» **Required action**
Set down the listing below verbatim, but only from its first line through the line containing "сигнализации с беспроводной системо".

--- Material shown ---

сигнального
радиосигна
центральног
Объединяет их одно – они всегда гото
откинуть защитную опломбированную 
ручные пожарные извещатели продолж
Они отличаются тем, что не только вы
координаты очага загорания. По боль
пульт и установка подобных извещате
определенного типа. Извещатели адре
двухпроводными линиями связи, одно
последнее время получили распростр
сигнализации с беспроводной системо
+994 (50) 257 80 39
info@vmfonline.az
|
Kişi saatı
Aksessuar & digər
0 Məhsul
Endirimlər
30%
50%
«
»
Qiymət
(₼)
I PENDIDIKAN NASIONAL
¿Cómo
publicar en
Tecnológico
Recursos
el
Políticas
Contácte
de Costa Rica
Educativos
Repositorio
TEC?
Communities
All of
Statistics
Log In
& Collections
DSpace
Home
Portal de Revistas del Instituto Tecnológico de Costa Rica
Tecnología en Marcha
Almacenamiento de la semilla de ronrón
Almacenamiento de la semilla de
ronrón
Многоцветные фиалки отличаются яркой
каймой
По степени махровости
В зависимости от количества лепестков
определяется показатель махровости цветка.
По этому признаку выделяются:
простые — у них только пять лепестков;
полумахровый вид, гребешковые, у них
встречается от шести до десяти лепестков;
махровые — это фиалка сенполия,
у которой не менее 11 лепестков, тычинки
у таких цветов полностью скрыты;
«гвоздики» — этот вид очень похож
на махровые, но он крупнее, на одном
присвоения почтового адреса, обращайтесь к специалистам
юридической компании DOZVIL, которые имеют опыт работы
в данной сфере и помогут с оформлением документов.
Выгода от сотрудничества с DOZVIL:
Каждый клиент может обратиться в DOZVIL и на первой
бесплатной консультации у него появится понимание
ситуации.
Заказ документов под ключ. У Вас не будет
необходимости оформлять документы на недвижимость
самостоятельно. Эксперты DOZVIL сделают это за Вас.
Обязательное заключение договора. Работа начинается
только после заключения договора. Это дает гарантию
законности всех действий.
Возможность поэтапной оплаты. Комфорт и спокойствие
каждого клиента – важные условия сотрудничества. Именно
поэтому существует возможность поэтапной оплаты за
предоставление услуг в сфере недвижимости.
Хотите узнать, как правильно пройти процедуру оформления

---

» **Solution below**
сигнального
радиосигна
центральног
Объединяет их одно – они всегда гото
откинуть защитную опломбированную 
ручные пожарные извещатели продолж
Они отличаются тем, что не только вы
координаты очага загорания. По боль
пульт и установка подобных извещате
определенного типа. Извещатели адре
двухпроводными линиями связи, одно
последнее время получили распростр
сигнализации с беспроводной системо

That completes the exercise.